Although the war stopped the year after I joined the school, I do remember
one air raid while I was there. When the siren went, we all had to troop out
into a field at the back of the school and be led what seemed quite a long way
to climb down into an underground shelter which I later learnt was called an
Anderson shelter. If a bomb had dropped, we would never have reached the shelter
in time. There must have been other shelters for the other classes because the
one our class was in wasn't particularly crowded. What stuck in my mind was
how wet, muddy and dark it was inside because it was some way below ground level.
There were benches to sit on but they were not particularly inviting because
the dampness and mud seemed to have got to them too. Fortunately the air raid
wasn't a long one and we were let out quickly.
School lavatories 1940s style
Another thing that stands out in my memory from Edgware Primary School is
the lavatory floors. They, like other loos of the time, were of a stone-like
composite, particles of which glistened in the light. I used to try to get to
one of the 'sparklers' to pick it up, but by the time I reached it, the light
was no longer on it and it had turned to dull grey stone. The toilets themselves
were low, and they flushed with a pull-chain - so things in the 1940s had improved
since my mother's experience of school
lavatories in the early 1900s!
Teachers' favourites
Once the war was over, Britain was gripped in even worse austerity, particularly
with food shortages. My class teacher was a Mrs Harmer and I used to wonder
why certain children in my class were so obviously her favourites, as I couldn't
see any difference between them and me. Only later did I realise the significance
of their parents being managers of food shops.
The 11 plus exam
In my last year at Edgware Primary School, we children were prepared for
the 'scholarship', ie is the '11 plus exam' as it later came to be called. All
the children in the class sat for it, and the outcome determined whether their
next school would be a grammar school or a secondary modern.
The class teacher was a man, a Mr Perrett who was wonderful at his
job. I don't know whether he was back from the war or whether he had reason
never to have been called up for service. In that year, I was awarded the class
prize for progress - even though as far as I was concerned I didn't do anything
differently. I suppose that Mr Perrett was interesting and logical, and just
made work a matter of course.
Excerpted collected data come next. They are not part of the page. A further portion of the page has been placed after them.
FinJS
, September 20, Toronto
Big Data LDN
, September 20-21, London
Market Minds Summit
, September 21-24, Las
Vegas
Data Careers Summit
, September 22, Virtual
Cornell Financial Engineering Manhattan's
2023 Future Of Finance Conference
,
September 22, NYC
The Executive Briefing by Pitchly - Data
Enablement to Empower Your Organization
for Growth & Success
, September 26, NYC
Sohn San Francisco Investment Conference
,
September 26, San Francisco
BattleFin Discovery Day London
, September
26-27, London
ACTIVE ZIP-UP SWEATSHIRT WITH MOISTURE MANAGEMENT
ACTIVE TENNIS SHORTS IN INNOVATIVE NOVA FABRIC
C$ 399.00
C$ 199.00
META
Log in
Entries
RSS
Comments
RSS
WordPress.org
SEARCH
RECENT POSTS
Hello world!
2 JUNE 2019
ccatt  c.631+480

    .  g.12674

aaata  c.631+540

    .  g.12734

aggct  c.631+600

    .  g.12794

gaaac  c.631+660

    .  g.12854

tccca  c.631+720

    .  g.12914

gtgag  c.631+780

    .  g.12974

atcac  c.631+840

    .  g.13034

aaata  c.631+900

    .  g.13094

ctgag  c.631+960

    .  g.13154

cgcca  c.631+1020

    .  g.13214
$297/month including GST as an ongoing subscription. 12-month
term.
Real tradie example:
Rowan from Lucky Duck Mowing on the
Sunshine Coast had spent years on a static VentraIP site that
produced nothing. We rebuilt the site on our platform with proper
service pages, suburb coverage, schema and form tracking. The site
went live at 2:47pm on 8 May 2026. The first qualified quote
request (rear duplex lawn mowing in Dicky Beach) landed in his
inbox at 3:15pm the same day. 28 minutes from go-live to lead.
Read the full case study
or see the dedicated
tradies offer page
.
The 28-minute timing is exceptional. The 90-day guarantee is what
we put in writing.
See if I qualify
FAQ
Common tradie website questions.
In his care I also passed the 11-plus exam to
Copthall County Grammar School, the best grammar school in the area. I remain
eternally grateful for the excellent and free education I got there under the
headship of Mrs Heys-Jones. She even bothered to summon my father to the school
when she found out that I was to leave to train as a shorthand typist. "That
girl", she told him, "deserves a university education, and there are grants
available so that she can get it." Her word was law, and to University I went.
That was the beginning of a
career that I have found stimulating and enjoyable.